The best way of discouraging theft is taking away the value of the object that the thief wants. Following this criterion, millions of thefts of smartphones, many of them violent, can be preventedif the telecommunications industry uses existing technology as a permanent security system for cell phones.
The authorities recognize the deterrence value of this system. A “kill switch” activated at the factory, which allows the owner to deactivate it remotely, will remove the incentive for stealing smartphones. Approximately 3 million phones are stolen each year and re-sold for between hundreds and thousands of dollars.

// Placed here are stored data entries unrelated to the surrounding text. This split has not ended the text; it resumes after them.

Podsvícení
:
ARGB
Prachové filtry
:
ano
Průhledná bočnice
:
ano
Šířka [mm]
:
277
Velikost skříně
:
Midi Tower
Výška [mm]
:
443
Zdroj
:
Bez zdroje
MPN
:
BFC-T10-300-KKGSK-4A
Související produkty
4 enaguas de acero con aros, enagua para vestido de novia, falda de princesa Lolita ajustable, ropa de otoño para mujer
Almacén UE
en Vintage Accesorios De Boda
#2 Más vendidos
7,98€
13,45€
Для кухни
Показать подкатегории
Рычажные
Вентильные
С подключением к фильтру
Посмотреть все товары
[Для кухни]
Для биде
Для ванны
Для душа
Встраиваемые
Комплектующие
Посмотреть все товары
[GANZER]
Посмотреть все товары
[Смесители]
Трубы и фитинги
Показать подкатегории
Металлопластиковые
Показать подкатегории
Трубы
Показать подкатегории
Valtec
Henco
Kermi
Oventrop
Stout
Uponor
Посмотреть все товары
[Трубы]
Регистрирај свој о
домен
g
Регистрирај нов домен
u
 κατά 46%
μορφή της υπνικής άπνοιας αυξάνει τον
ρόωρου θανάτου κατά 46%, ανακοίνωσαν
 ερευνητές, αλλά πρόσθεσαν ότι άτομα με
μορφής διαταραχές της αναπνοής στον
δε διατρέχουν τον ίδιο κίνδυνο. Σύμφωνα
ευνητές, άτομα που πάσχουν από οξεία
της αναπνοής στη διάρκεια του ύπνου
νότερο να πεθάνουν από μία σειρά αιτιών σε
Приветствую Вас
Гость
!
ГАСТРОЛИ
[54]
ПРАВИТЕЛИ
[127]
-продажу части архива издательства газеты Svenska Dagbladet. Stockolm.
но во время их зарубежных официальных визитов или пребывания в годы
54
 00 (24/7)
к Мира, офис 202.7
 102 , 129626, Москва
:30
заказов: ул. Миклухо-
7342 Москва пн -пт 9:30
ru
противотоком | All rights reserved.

Therefore, law enforcement officials like New York Attorney General Eric Schneiderman, District Attorney of San Francisco George Gascón, and Chiefs of Police William Bratton of New York and Charlie Beck of Los Angeles, among others, have called for the industry to install and activate this function on smartphones.
The industry is opposed to doing this. First, it flatly rejected this idea, which threatens the lucrative business of replacing millions of stolen phones and selling theft insurance. Instead, it put all its strength behind defeating bills that require it, as happened last week in Sacramento with the derailed bill S.B. 962. A few weeks ago, the industry finally agreed to include this function among the new apps on phones manufactured beginning on July 15. The problem is that it will be optional, like other apps, instead of being activated from the factory.
This makes a big difference when it comes to public safety.
While the potential that a phone can be re-sold exists, there will be the temptation of theft and phone owners could potentially be attacked. In this case, the industry should think about the safety of its customers and activate the kill switch from the factory, instead of greedily continuing to profit from thefts that, in addition to hurting customers, are endangering their lives.